It was the most exhausting semester of my life.

Holding myself together for class was an exercise in self-control that some days I barely passed.  I was calling upon my previous experience not in teaching, but in community and high school and college theater.  My whole classroom persona was a charade (although, in the same way, it was also a bit of an escape).  I could keep it together until my second class ended.  Then I'd walk quickly out to the parking garage, where I would sob in my car until I was calm enough to drive home.

Worse than teaching was my job directing a reading program at a learning center--little kids, clueless parents, too much time when I wasn't actively occupied with a task.  I was miserable at a job I had formerly enjoyed, and quitting a few months later was an enormous relief.

The internet was my lifeline, connecting me with other moms who'd experienced loss around the same time.  E-mails and texts with them were the only things that kept me tethered to sanity some days.  They reassured me that what I was feeling was normal because they were feeling it too.  Sometimes I would literally spend Tuesdays and Thursdays (my non-teaching days) in bed, on my laptop, exchanging e-mails, reading blogs, and crying because I shouldn't have had the luxury of sleeping in and wasting my day away.  But I didn't have the energy for anything else.

David and I grocery shopped together, which we hadn't done since our early days of dating and living together, when grocery shopping for two was still a novelty.  We were long past the days of the grocery store feeling like a date instead of a necessity, but throughout that cold winter and painfully-late spring, neither one of us felt strong enough to venture into public without having the other person there to hold onto.

We quit church.  Not because our church wasn't kind and supportive, not because they didn't reach out to us, not because we didn't like our minister.  We quit church because there were kids and babies and families there, and every time we'd gone, I'd imagined bringing Eliza there.  I couldn't go back there without her.  I just couldn't do it.  I couldn't bear to listen to messages of God's love when I felt so abandoned.  I couldn't bear to listen to messages of God sacrificing his only son when my only child was gone.  I envied people who found solace in their religion because church had become for me a place that simply reminded me of everything I'd lost, of a God who didn't answer my prayers for a healthy baby.
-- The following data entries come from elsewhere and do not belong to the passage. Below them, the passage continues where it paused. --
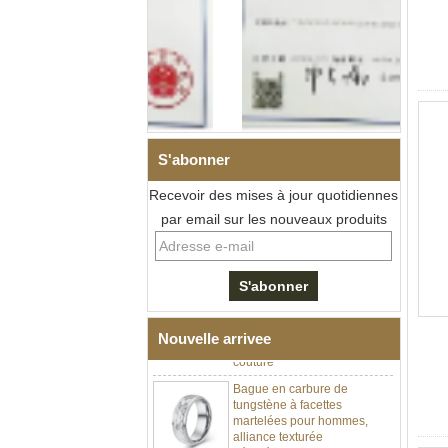
Bracelet à maillons I en acier
inoxydable 304 en
céramique de zircone noire
pour hommes, fermoir
déployant à double poussée
S'abonner
316L, bracelet à maillons
thérapeutiques avec pierres
Recevoir des mises à jour quotidiennes
magnétiques et germanium
par email sur les nouveaux produits
intégrées
Bracelet pour femme en acier
inoxydable 316L en
céramique bleu saphir,
bracelet à maillons fins
certifié EN1811 avec fermoir
à double pression sans
Nouvelle arrivee
couture
Bague en carbure de
tungstène à facettes
martelées pour hommes,
alliance texturée
géométrique confortable de 8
We skipped every holiday for a year.  Refused to acknowledge them, got out of town, ran away.  My first birthday after Eliza's death stands out as one of the worst days of my entire life.  I felt so guilty and so miserable being alive when my daughter was dead.  A suggestion from well-meaning friends that we get together to celebrate my birthday was met with me bursting into tears.  The notion of celebrating the fact that I was alive when my baby wasn't... it nauseated me.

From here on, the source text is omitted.